Steph: We already knew, of course, that some very unhappy people had lived at Tuckahoe, and that dark and heavy mood was reflected in both the restored black walnut paneling in the house’s foyer and the false windows on the brick sides. But nothing illustrated the oddness of Tuckahoe more than the date etched into a pane of glass in what may have once been a sitting room. Our tour guide told us it was part of a family tradition where the Randolph girls would carve into the glass to prove their engagement rings were made of diamond. But there was only one date in the glass—March 16, 1789, the day Tom’s mother died. Back outside, Laura was all but scaling the facade to get a decent picture of that pane, because we came up with an alternate explanation pretty much on the spot: It was Nancy Randolph’s vindictive departing gesture to Gabriella Harvey.
Laura: That house left such a strong impression on us! And, as if all of that wasn’t strange enough—the Randolph cemetery lies within a totally enclosed brick wall with no gate or door and not a single Randolph burial is marked with a headstone, only a shared plaque on one of the walls. It’s possible the original cemetery was destroyed by natural elements long ago, but it gave us the impression that the Randolphs took no more care of one another in death than they had in life. So in spite of its beauty, Tuckahoe gave us a sad, heavy, troubled feeling that seemed to fit Tom so well—and maybe all the trauma and anger that existed within those walls helps explain the troubles Tom had. Tuckahoe definitely had a “feeling” that informed our writing.
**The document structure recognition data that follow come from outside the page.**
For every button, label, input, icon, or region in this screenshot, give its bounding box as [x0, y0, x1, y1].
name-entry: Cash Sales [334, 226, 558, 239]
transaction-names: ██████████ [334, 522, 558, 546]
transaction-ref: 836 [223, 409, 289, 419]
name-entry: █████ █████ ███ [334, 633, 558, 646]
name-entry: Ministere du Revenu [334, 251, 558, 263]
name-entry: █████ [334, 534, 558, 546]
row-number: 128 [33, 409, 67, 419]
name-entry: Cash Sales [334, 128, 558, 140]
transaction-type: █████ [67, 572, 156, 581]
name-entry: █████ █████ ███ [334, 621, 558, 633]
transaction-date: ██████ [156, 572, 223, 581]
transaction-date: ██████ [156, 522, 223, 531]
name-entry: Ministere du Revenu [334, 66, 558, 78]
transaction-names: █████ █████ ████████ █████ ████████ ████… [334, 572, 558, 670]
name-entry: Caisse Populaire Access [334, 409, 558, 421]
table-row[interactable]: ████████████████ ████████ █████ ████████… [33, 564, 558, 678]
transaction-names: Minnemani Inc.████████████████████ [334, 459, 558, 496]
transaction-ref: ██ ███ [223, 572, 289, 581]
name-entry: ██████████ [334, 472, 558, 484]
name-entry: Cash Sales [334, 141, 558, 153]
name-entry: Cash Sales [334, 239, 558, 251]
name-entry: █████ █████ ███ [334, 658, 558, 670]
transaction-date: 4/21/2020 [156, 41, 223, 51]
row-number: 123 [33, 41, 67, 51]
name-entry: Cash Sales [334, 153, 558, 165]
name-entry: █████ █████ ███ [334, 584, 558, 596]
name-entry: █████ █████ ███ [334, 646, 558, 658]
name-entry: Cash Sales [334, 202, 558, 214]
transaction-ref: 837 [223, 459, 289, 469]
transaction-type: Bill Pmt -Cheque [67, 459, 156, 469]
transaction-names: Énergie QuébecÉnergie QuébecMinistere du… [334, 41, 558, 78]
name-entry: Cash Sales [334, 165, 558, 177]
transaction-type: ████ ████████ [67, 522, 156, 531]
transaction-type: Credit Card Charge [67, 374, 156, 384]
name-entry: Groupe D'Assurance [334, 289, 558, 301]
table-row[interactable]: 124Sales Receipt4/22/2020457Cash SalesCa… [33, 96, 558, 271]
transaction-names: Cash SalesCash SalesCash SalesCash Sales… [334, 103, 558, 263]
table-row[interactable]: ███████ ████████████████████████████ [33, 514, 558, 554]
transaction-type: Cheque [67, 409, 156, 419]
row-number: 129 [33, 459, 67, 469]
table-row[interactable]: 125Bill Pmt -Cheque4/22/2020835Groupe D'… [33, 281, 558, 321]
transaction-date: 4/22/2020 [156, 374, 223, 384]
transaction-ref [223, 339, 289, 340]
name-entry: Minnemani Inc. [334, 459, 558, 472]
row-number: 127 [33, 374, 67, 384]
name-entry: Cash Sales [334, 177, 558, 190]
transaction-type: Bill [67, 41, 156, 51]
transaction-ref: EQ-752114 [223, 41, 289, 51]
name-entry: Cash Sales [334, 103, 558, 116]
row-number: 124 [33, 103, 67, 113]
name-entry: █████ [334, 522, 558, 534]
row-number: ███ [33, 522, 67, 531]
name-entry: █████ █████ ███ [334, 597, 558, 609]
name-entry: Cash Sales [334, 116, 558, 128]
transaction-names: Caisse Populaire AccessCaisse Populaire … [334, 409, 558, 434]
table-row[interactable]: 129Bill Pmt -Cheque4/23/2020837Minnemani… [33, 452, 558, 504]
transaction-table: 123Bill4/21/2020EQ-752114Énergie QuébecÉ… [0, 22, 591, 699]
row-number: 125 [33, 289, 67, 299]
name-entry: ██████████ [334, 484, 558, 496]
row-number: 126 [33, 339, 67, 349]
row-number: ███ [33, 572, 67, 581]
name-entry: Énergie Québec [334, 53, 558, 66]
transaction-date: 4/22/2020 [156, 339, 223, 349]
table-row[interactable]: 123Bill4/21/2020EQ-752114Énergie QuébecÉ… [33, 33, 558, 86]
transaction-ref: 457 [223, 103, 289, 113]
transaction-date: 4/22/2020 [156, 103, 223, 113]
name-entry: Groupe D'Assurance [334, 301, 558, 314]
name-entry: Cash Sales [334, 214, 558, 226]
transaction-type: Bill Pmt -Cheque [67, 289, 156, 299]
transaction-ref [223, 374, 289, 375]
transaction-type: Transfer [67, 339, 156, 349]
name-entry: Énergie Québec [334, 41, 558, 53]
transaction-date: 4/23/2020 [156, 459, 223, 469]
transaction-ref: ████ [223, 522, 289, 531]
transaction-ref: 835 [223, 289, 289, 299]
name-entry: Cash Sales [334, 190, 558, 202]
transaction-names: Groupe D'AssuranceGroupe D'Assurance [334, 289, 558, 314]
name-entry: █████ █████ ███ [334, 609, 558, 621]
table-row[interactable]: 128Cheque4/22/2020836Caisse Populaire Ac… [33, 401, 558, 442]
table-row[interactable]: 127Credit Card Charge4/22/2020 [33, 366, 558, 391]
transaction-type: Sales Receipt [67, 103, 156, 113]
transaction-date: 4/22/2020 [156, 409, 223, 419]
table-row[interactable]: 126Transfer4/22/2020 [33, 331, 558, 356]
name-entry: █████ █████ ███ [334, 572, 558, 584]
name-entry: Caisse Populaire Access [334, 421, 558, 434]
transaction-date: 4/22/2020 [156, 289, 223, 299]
Steph: And the difference at Monticello was noticeable. It’s important to remember that Jefferson spent a part of his childhood at Tuckahoe, which must have informed his ideas about what a great house should be. Though it sits on a bluff above the James River, Tuckahoe’s face is on a flat plain, everything about it exhibiting a bleak, near-militant control over the landscape. And yet, Monticello, by contrast, sits at the top of a mountain, where Jefferson’s fields, orchards, and roads are carved gracefully into the slopes, as if he were in a continuous negotiation with nature. From zigzag rooftop gutters that collected water in the cistern, to the fifty-mile view of the countryside, everything about Monticello seems to have sprung from a vision. It was a reminder that Jefferson strove to find a balance between his idealism and his sense of ruthless reality, not just on his plantation but in the vast nation unfolding below it. Sometimes he succeeded in that, and sometimes he didn’t.
Laura: Which brings us to one thing both sites had in common: the presence of spaces related to the history of slavery. Tuckahoe has one of the oldest remaining plantation streets in Virginia, complete with slave quarters, kitchen, smokehouse, storehouse, and stable. Archaeologists at Monticello have found the remains of numerous workshops and quarters, which are now marked, interpreted, and in some cases rebuilt for visitors to see. One cannot visit either plantation and forget that enslaved labor made the social life, economy, and business of these places possible. Mulberry Row was the heart of the enslaved community at Monticello. It was where countless boys began their labor in the nailery and where numerous women manufactured cloth in the textile factory. It was where the Hemings family had their cabins, and where Sally Hemings lived and raised her children—Jefferson’s children. Just imagining how Sally made her way each day to Jefferson’s chambers—either through the private spaces of his greenhouse or past the kitchen, under the south terrace, into the basement, and up the stairs that came to the first floor right outside his rooms—reinforced to us how slavery was both ubiquitous and hidden in plain sight, how some of the people who were most important to not only Patsy’s life but to the founding of this nation were hidden.
Steph: Erased even. And I will never forget the particularly emotional tour we took focusing on slavery at Monticello. Our fellow tourists were a mix of all ages and backgrounds. At one point, a nine-year-old African American boy, wearing wire-rim spectacles much like Jefferson’s, asked what life would have been like for him if he had been a slave at Monticello. Our tour guide, Tom Nash, did not shy away from the question and his powerful explanation about the injustice of slavery prompted a white boy around the same age to ask how a man like Jefferson could have written all men are created equal while continuing to own slaves. It was a poignant moment for many reasons, not least of which was the clear demonstration that hundreds of years after the Declaration of Independence was signed, citizens of all ages and from across the country still gather on Jefferson’s mountaintop to wrestle with the painful contradictions of our nation’s founding.
Reading Group Guide
1. If Thomas Jefferson’s wife hadn’t died, how might he and his daughter have lived different lives? Historically, Jefferson is said to have made a deathbed promise to his wife, and in the novel his daughter makes one as well. How might their lives have differed if they hadn’t made those deathbed promises?
2. As portrayed in the novel and in their letters to each other, how would you describe Jefferson and Patsy’s relationship with each other? Was Jefferson a good father? Did he change as a father over the course of the novel? Was Patsy a good daughter?
3. Does seeing Jefferson through his daughter’s eyes make him more relatable as a Founding Father? How so or why not?